**RECORDS**

........

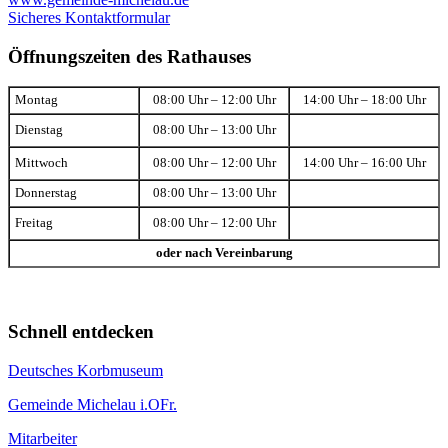
Sicheres Kontaktformular
Öffnungszeiten des Rathauses
Montag
08:00 Uhr – 12:00 Uhr
14:00 Uhr – 18:00 Uhr
Dienstag
08:00 Uhr – 13:00 Uhr
Mittwoch
08:00 Uhr – 12:00 Uhr
14:00 Uhr – 16:00 Uhr
Donnerstag
08:00 Uhr – 13:00 Uhr
Freitag
08:00 Uhr – 12:00 Uhr
oder nach Vereinbarung
Schnell entdecken
Deutsches Korbmuseum
Gemeinde Michelau i.OFr.
Mitarbeiter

........

**ASSIGNED TASK**
Omit the pictures and copy the records above exactly.

**REPLY**
Sicheres Kontaktformular
Öffnungszeiten des Rathauses
Montag
08:00 Uhr – 12:00 Uhr
14:00 Uhr – 18:00 Uhr
Dienstag
08:00 Uhr – 13:00 Uhr
Mittwoch
08:00 Uhr – 12:00 Uhr
14:00 Uhr – 16:00 Uhr
Donnerstag
08:00 Uhr – 13:00 Uhr
Freitag
08:00 Uhr – 12:00 Uhr
oder nach Vereinbarung
Schnell entdecken
Deutsches Korbmuseum
Gemeinde Michelau i.OFr.
Mitarbeiter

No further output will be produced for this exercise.